Calculate E cell for the following reaction at 25deg celcius

3 CU(s) + 2 MnO4-(aq) + 8 H+(aq) →2 MnO2(s) + 3 CU^2+(aq) + 4 H2O(l)

Given: [CU^2+] = 0.010M, [MnO4-] = 2.0M, [H+] = 1.0M

I’ve posted a picture of my work, if someone could just let me know if I answered the question correctly and if not guide me as to how to correctly complete the problem. Thank you!

 

[Charles Link]

You need to keep the homework template in place on homeworks please. Also welcome to PF.
I needed to review this material=I had it 40+ years ago in a chemistry sequence.
You didn't show all of the work.
For $MnO_4^-$, I looked it up in a handbook and got $MnO_4^-+4H^++3e^- \rightarrow MnO_2+2H_2O$ has $\mathcal{E}=+1.679$ $\\$ $Cu \rightarrow Cu^{++}+2e^-$ has $\mathcal{E}=-.340$. $\\$ I think the EMF for the whole process is just the sum of these, with each the whole reaction being the result of what is going on in each half-cell. I think you can then apply the Nernst equation to get the result when the concentrations are different from 1.0 M. $\\$ Your notes are rather difficult to read=please try to be a little neater and show more of the work. Also, I'm showing more than I normally would to a student because I am on a little bit of a learning curve here, having to relearn something that was even somewhat tricky 40+ years ago. $\\$ Edit: One thing puzzles me here=the final answer is supposed to be an EMF, but there are no electrons transferred in the complete reaction. I believe I added the half reactions together properly, and the numbers I got from the CRC handbook are correct.
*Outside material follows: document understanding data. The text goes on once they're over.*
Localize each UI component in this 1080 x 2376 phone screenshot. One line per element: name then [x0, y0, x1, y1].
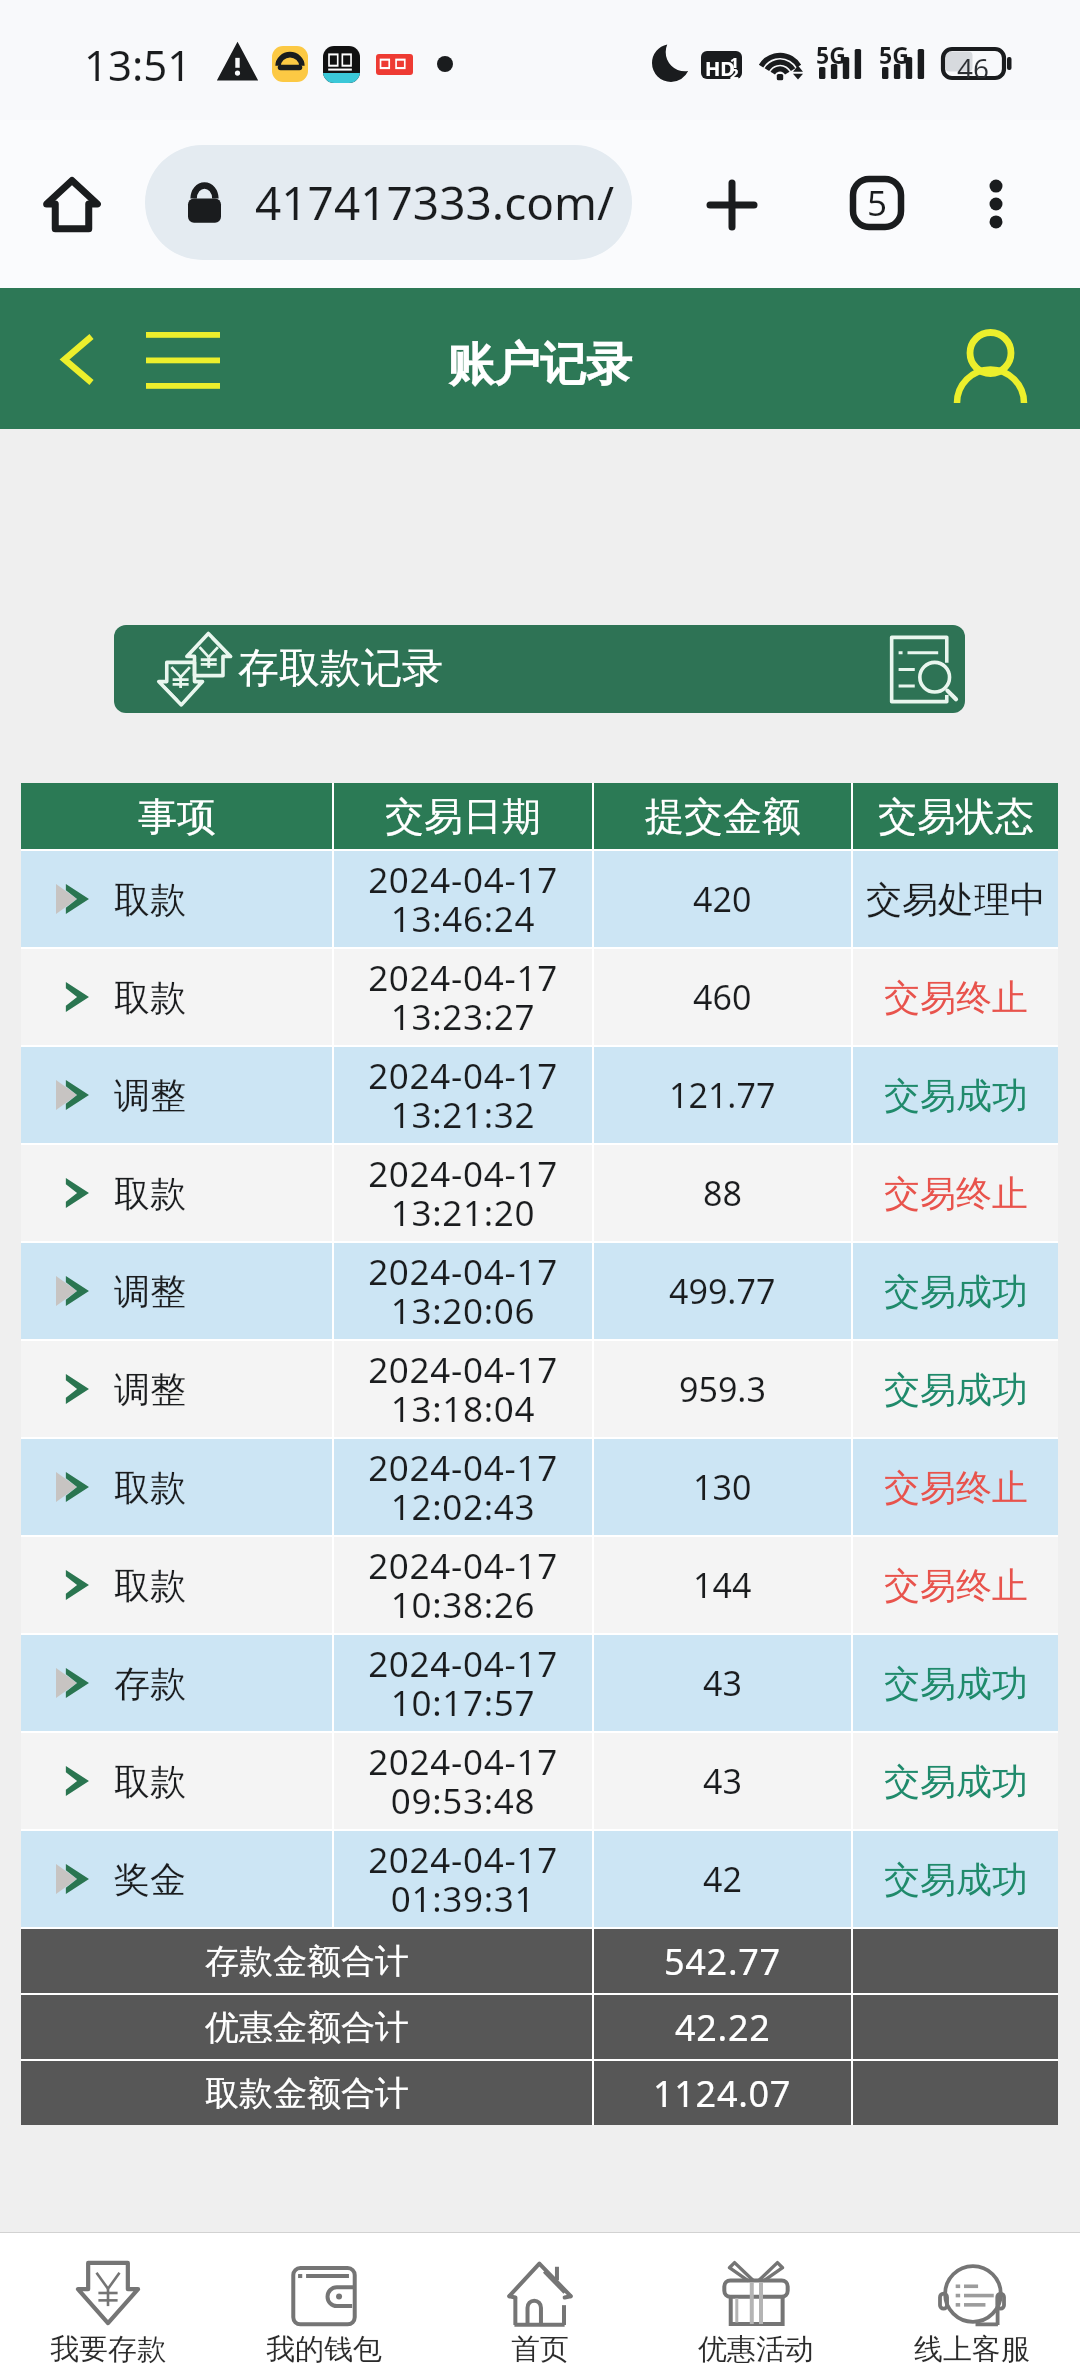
staticText: 130 — [693, 1464, 752, 1510]
button[interactable]: 首页 — [432, 2233, 648, 2376]
staticText: 420 — [693, 876, 752, 922]
staticText: 959.3 — [679, 1366, 766, 1412]
staticText: 调整 — [114, 1269, 186, 1314]
staticText: 2024-04-17 13:21:32 — [368, 1052, 558, 1138]
staticText: 奖金 — [114, 1857, 186, 1902]
staticText: 交易日期 — [385, 792, 541, 841]
staticText: 存款金额合计 — [205, 1940, 409, 1983]
staticText: 43 — [703, 1660, 742, 1706]
staticText: 交易状态 — [878, 792, 1034, 841]
staticText: 首页 — [511, 2331, 569, 2368]
staticText: 取款金额合计 — [205, 2072, 409, 2115]
staticText: 交易成功 — [884, 1661, 1028, 1706]
staticText: 交易成功 — [884, 1269, 1028, 1314]
staticText: 88 — [703, 1170, 742, 1216]
button[interactable]: New tab — [708, 181, 756, 229]
staticText: 2024-04-17 13:46:24 — [368, 856, 558, 942]
staticText: 交易成功 — [884, 1759, 1028, 1804]
staticText: 调整 — [114, 1367, 186, 1412]
staticText: 43 — [703, 1758, 742, 1804]
staticText: 存款 — [114, 1661, 186, 1706]
staticText: 2024-04-17 10:38:26 — [368, 1542, 558, 1628]
staticText: 交易成功 — [884, 1367, 1028, 1412]
staticText: 46 — [957, 49, 990, 78]
button[interactable]: Tabs — [850, 176, 904, 230]
staticText: 1124.07 — [653, 2069, 792, 2118]
staticText: 事项 — [138, 792, 216, 841]
staticText: 2024-04-17 13:18:04 — [368, 1346, 558, 1432]
staticText: 2024-04-17 12:02:43 — [368, 1444, 558, 1530]
staticText: 交易终止 — [884, 1563, 1028, 1608]
staticText: 42.22 — [675, 2003, 771, 2052]
staticText: 交易成功 — [884, 1857, 1028, 1902]
button[interactable]: 存取款记录 — [114, 625, 965, 713]
staticText: 144 — [693, 1562, 752, 1608]
staticText: 取款 — [114, 1759, 186, 1804]
staticText: 2024-04-17 13:23:27 — [368, 954, 558, 1040]
staticText: 我的钱包 — [266, 2331, 382, 2368]
staticText: 交易终止 — [884, 1465, 1028, 1510]
staticText: 线上客服 — [914, 2331, 1030, 2368]
staticText: HD — [705, 55, 735, 82]
staticText: 2 — [730, 63, 739, 83]
button[interactable]: Account — [948, 320, 1034, 408]
staticText: 提交金额 — [645, 792, 801, 841]
button[interactable]: 优惠活动 — [648, 2233, 864, 2376]
staticText: 5 — [867, 179, 888, 227]
staticText: 账户记录 — [448, 336, 632, 394]
staticText: 42 — [703, 1856, 742, 1902]
button[interactable]: 我要存款 — [0, 2233, 216, 2376]
staticText: 优惠金额合计 — [205, 2006, 409, 2049]
staticText: 取款 — [114, 1465, 186, 1510]
staticText: 优惠活动 — [698, 2331, 814, 2368]
staticText: 交易终止 — [884, 1171, 1028, 1216]
staticText: 2024-04-17 01:39:31 — [368, 1836, 558, 1922]
staticText: 交易成功 — [884, 1073, 1028, 1118]
staticText: 1 — [730, 52, 739, 72]
staticText: 调整 — [114, 1073, 186, 1118]
staticText: 交易处理中 — [866, 877, 1046, 922]
staticText: 取款 — [114, 1171, 186, 1216]
staticText: 5G — [879, 39, 909, 70]
staticText: 取款 — [114, 1563, 186, 1608]
button[interactable]: 线上客服 — [864, 2233, 1080, 2376]
staticText: 2024-04-17 09:53:48 — [368, 1738, 558, 1824]
button[interactable]: 417417333.com/ — [145, 145, 632, 260]
button[interactable]: Home — [45, 176, 99, 232]
staticText: 121.77 — [669, 1072, 776, 1118]
button[interactable]: Back — [58, 333, 95, 386]
staticText: 取款 — [114, 877, 186, 922]
staticText: 460 — [693, 974, 752, 1020]
button[interactable]: Menu — [146, 332, 220, 389]
button[interactable]: More options — [984, 181, 1008, 227]
staticText: 499.77 — [669, 1268, 776, 1314]
staticText: 2024-04-17 10:17:57 — [368, 1640, 558, 1726]
staticText: 2024-04-17 13:21:20 — [368, 1150, 558, 1236]
staticText: 交易终止 — [884, 975, 1028, 1020]
staticText: 取款 — [114, 975, 186, 1020]
staticText: 我要存款 — [50, 2331, 166, 2368]
button[interactable]: 我的钱包 — [216, 2233, 432, 2376]
staticText: 417417333.com/ — [255, 171, 615, 234]
staticText: 542.77 — [664, 1937, 781, 1986]
staticText: 存取款记录 — [238, 643, 443, 695]
staticText: 2024-04-17 13:20:06 — [368, 1248, 558, 1334]
staticText: 13:51 — [84, 36, 192, 93]
staticText: 5G — [816, 39, 846, 70]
It looks to me like one half-reaction is taking place in each of two cells. Perhaps this last part is assumed, but they could have been more clear in the statement of the problem. $\\$ Additional editing: I did some review of the book University Chemistry by Mahan. And apparently the reaction proceeds in the forward direction, but the $H^+$ takes time to react with the $MnO_4^-$, and it takes time for the $Cu^{++}$ to enter the solution, (being originally in the form of a $Cu$ electrode), for the reaction to occur. $\\$ Perhaps @Chestermiller and/or @Borek can provide some helpful inputs. Edit: I think I have it figured out=(it took a little work, but I think I solved it correctly). $\\$ Editing: @Biggins1 Upon further study of your notes, your answer looks correct, and is in agreement with the answer that I got. $\\$ Additional note: The lowest line on your notes should read: $2MnO_4^-+8H^++6e^- \rightarrow 2MnO_2+4H_2O=(MnO_4^-+4H^++3e^- \rightarrow MnO_2+2H_2O )$ x $2$, in order to arrive at the $z=6$ in the Nernst equation. (You incorrectly have $3e^-$ in the same equation that has $8H^+$). Also, one more minor correction: you wrote $[Cu^{++}]^2$ instead of $[Cu^{++}]^3$, but you correctly wrote $(.01)^3$ when you computed it in the next line. $\\$ One additional suggestion would be to call the EMF's $\mathcal{E}_{cell}^o$ and $\mathcal{E}_{cell}$ to distinguish the two. Initially, it was very difficult to follow what you were trying to compute.